Juventus, il patteggiamento è il giusto finale

Non c'è dubbio che l'entità dell'ammenda con cui la Juventus ha chiuso il filone stipendi, partnership e rapporti con i procuratori, uscendo dalle secche di una vicenda giudiziaria sportiva che rischiava di inquinarne anche la prossima stagione, possa apparire a una prima lettura un regalo all'italiana. Settecentodiciottomila e duecentoquaranta euro sono una goccia nell'oceano del fatturato di un'azienda che muove centinaia di milioni ogni anno, ma sono anche il modo sbagliato di leggere come si è conclusa la storia che ha condizionato un anno di calcio italiano.

Non si può discutere del patteggiamento concordato con la Procura Figc e accettato dal Tribunale Federale Nazionale dimenticando anche gli tasselli del puzzle. A cominciare dal -10 ereditato per la storia delle plusvalenze, dalla mancata punizione delle altre società coinvolte e dalla necessità primaria per il sistema calcio italiano di riuscire a mettere un punto all'interno delle proprie regole e del proprio ordinamento. Facendo un passo indietro per osservare il quadro complessivo, la Juventus esce dalla vicenda nata dall'inchiesta di Torino con la retrocessione dalla zona Champions League ai margini dell'Europa (forse fuori per intervento della Uefa), un danno indiretto di non meno di 80-90 milioni di euro, l'azzeramento dei propri vertici societari, la rinuncia a qualsiasi ricorso dentro e fuori l'ordinamento sportivo e poi - anche - 718.240 euro di multa. Troppo? Poco?

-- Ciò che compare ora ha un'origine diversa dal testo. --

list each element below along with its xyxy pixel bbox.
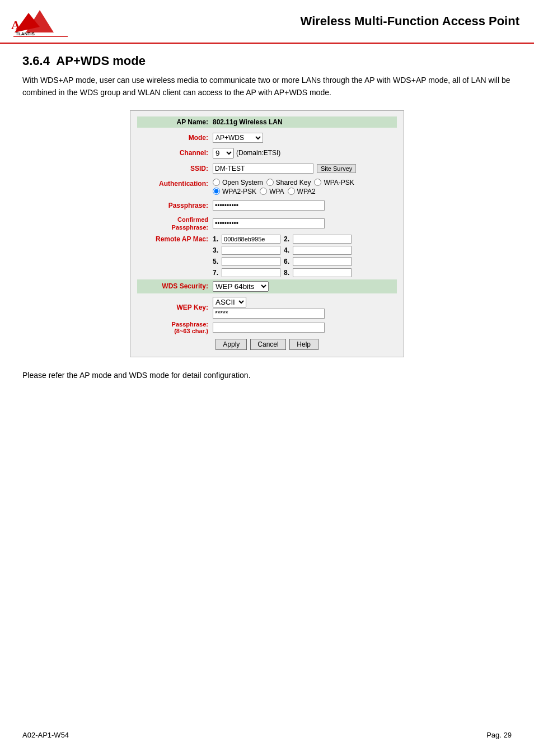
remote-ap-mac-row-12: Remote AP Mac: 1. 2. (137, 235, 397, 244)
remote-ap-mac-row-34: 3. 4. (213, 246, 397, 255)
auth-shared-key-radio[interactable] (266, 179, 274, 186)
auth-wpa2[interactable]: WPA2 (288, 188, 316, 195)
wds-security-select[interactable]: None WEP 64bits WEP 128bits (213, 281, 269, 292)
configuration-form: AP Name: 802.11g Wireless LAN Mode: AP W… (130, 110, 404, 357)
authentication-label: Authentication: (137, 179, 213, 188)
mac-input-4[interactable] (293, 246, 352, 255)
site-survey-button[interactable]: Site Survey (317, 164, 356, 173)
wep-key-content: ASCII HEX (213, 297, 325, 319)
auth-wpa[interactable]: WPA (260, 188, 284, 195)
svg-text:AND: AND (25, 38, 31, 38)
mac-num-2: 2. (284, 235, 289, 243)
authentication-options: Open System Shared Key WPA-PSK WPA2-PSK (213, 179, 392, 195)
channel-domain: (Domain:ETSI) (236, 149, 280, 157)
mode-row: Mode: AP WDS AP+WDS Client (137, 131, 397, 144)
mac-input-1[interactable] (222, 235, 280, 244)
mac-input-3[interactable] (222, 246, 280, 255)
passphrase-wep-content (213, 323, 325, 333)
footer-model: A02-AP1-W54 (22, 731, 69, 739)
channel-row: Channel: 9 (Domain:ETSI) (137, 148, 397, 158)
svg-text:A: A (11, 18, 20, 32)
footer-page: Pag. 29 (486, 731, 512, 739)
ssid-label: SSID: (137, 165, 213, 172)
atlantis-logo: TLANTIS A AND A (9, 4, 71, 38)
confirmed-passphrase-input[interactable] (213, 218, 325, 228)
cancel-button[interactable]: Cancel (250, 339, 285, 350)
auth-open-system-radio[interactable] (213, 179, 220, 186)
auth-open-system[interactable]: Open System (213, 179, 263, 186)
passphrase-input[interactable] (213, 200, 325, 211)
form-buttons: Apply Cancel Help (137, 339, 397, 350)
page-title: Wireless Multi-Function Access Point (82, 14, 525, 29)
mode-label: Mode: (137, 134, 213, 142)
wep-key-label: WEP Key: (137, 304, 213, 311)
apply-button[interactable]: Apply (216, 339, 247, 350)
svg-text:TLANTIS: TLANTIS (16, 31, 35, 36)
section-description: With WDS+AP mode, user can use wireless … (22, 74, 512, 99)
wep-key-row: WEP Key: ASCII HEX (137, 297, 397, 319)
auth-shared-key[interactable]: Shared Key (266, 179, 311, 186)
mac-input-5[interactable] (222, 257, 280, 266)
wep-format-select[interactable]: ASCII HEX (213, 297, 246, 307)
confirmed-passphrase-label: ConfirmedPassphrase: (137, 216, 213, 231)
mac-input-2[interactable] (293, 235, 352, 244)
logo-area: TLANTIS A AND A (9, 4, 82, 38)
ssid-row: SSID: Site Survey (137, 162, 397, 175)
remote-ap-mac-row-78: 7. 8. (213, 268, 397, 277)
mac-fields-12: 1. 2. (213, 235, 352, 244)
mac-input-6[interactable] (293, 257, 352, 266)
page-footer: A02-AP1-W54 Pag. 29 (0, 725, 534, 745)
auth-wpa-psk[interactable]: WPA-PSK (314, 179, 354, 186)
mode-select[interactable]: AP WDS AP+WDS Client (213, 133, 263, 143)
ap-name-row: AP Name: 802.11g Wireless LAN (137, 116, 397, 128)
passphrase-wep-input[interactable] (213, 323, 325, 333)
auth-wpa2-psk[interactable]: WPA2-PSK (213, 188, 256, 195)
passphrase-wep-label: Passphrase:(8~63 char.) (137, 321, 213, 334)
main-content: 3.6.4 AP+WDS mode With WDS+AP mode, user… (0, 44, 534, 396)
mac-num-3: 3. (213, 246, 218, 254)
ssid-input-area: Site Survey (213, 164, 356, 174)
wep-key-input[interactable] (213, 309, 325, 319)
auth-wpa-psk-radio[interactable] (314, 179, 321, 186)
passphrase-row: Passphrase: (137, 199, 397, 212)
auth-wpa2-psk-radio[interactable] (213, 188, 220, 195)
remote-ap-mac-label: Remote AP Mac: (137, 235, 213, 243)
channel-select[interactable]: 9 (213, 148, 234, 158)
ssid-input[interactable] (213, 164, 313, 174)
confirmed-passphrase-row: ConfirmedPassphrase: (137, 216, 397, 231)
wds-security-label: WDS Security: (137, 282, 213, 290)
wep-format-row: ASCII HEX (213, 297, 325, 307)
mac-num-4: 4. (284, 246, 289, 254)
passphrase-label: Passphrase: (137, 202, 213, 209)
channel-label: Channel: (137, 149, 213, 157)
mac-num-1: 1. (213, 235, 218, 243)
note-text: Please refer the AP mode and WDS mode fo… (22, 371, 512, 380)
mac-num-6: 6. (284, 258, 289, 265)
passphrase-wep-row: Passphrase:(8~63 char.) (137, 321, 397, 334)
authentication-row: Authentication: Open System Shared Key W… (137, 179, 397, 195)
auth-wpa-radio[interactable] (260, 188, 267, 195)
help-button[interactable]: Help (289, 339, 318, 350)
ap-name-label: AP Name: (137, 118, 213, 126)
remote-ap-mac-row-56: 5. 6. (213, 257, 397, 266)
wds-security-row: WDS Security: None WEP 64bits WEP 128bit… (137, 279, 397, 293)
auth-wpa2-radio[interactable] (288, 188, 295, 195)
page-header: TLANTIS A AND A Wireless Multi-Function … (0, 0, 534, 44)
mac-input-8[interactable] (293, 268, 352, 277)
mac-num-7: 7. (213, 269, 218, 277)
mac-num-8: 8. (284, 269, 289, 277)
mac-num-5: 5. (213, 258, 218, 265)
section-title: 3.6.4 AP+WDS mode (22, 54, 512, 68)
ap-name-value: 802.11g Wireless LAN (213, 118, 283, 126)
mac-input-7[interactable] (222, 268, 280, 277)
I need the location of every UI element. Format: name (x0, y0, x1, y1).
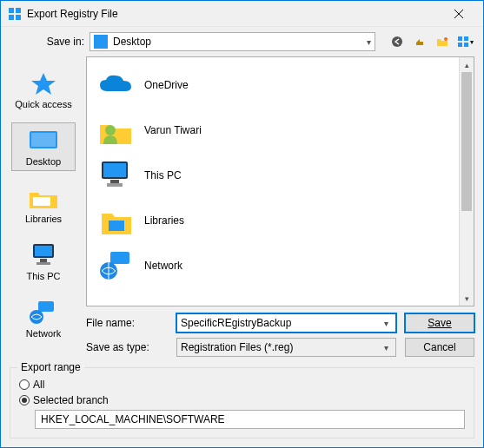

Non esiste possibilità di mettere d'accordo chi pensa che la Juventus sia stata vittima di un agguato (la maggior parte del popolo bianconero) e chi considera l'esito dei due filoni come un regalo alla Vecchia Signora. Non serve nemmeno. Ha detto il presidente della Figc, Gabriele Gravina, che esiste "un momento per gli accertamenti giudiziari" e uno "per guardare al futuro con maggiore serenità", sempre "nel rispetto delle regole". Una posizione non troppo distante da quella della Juventus, che ha ribadito "la correttezza del proprio operato", ma ha giustificato la scelta di accordarsi con la Procura con la necessità di "mettere un punto fermo superando lo stato di tensione e instabilità".

E' la ragione per cui il finale di questa storia è un compromesso pragmatico funzionale alla riduzione del danno. Per la Juventus e per il calcio italiano, che ha assistito con non celata preoccupazione allo scontro frontale che si è consumato nei mesi dell'inverno, quelli del balletto di sentenze, ricorsi e penalizzazioni tra i vari gradi della giustizia sportiva. Da oggi si può ripartire: la Juventus può programmare un nuovo ciclo, che dovrà scontare i danni fatti da questa vicenda, i vertici del calcio italiano mettere sul mercato un prodotto non più penalizzato dall'incertezza e i tifosi sanno che da agosto assisteranno a un campionato senza asterischi. Almeno fino a quando le procure sparse in mezza Italia non spediranno a Roma l'esito delle indagini sugli altri club nate come costole di quella di Torino. Allora sarà lecito attendersi un intervento della giustizia sportiva, altrimenti la sensazione di ingiustizia sarebbe ineliminabile.

Siglata la pax italiana, restano sul tavolo due grandi temi: la riforma della giustizia sportiva, che ha mostrato qualche crepa e che andrà adattata allo scorrere dei tempi, e la gestione del rapporto conflittuale tra la Juventus (vecchia e nuova) e la Uefa. Su questo bisogna essere chiari: la Figc non può accettare un trattamento ad hoc riservato da Ceferin ai bianconeri come forma di pressione per le questioni legate alla Superlega. Qualunque sia la posizione sul tema - Gravina è legittimamente schierato con la Uefa - ogni ritorsione sarebbe da rimandare al mittente. Non esiste una Juventus senza coppe e un lasciapassare per Barcellona e Manchester City che di vicende imbarazzanti in casa propria ne stanno ugualmente affrontando, evidentemente senza entrare nel mirino di Nyon.

PS - Resta fuori la posizione di Andrea Agnelli. Ha lasciato il passo alla Juventus, fatto in modo che i legali potessero prendere la strada più utile per dare certezze sportive alla società, senza appesantire il quadro con una posizione che pesa per mille ed evidenti ragioni anche di natura politico-sportiva. Non è detto che anche per l'ex presidente non si arrivi a un accordo. Anzi. Solo, serve il tempo e il contesto adatto.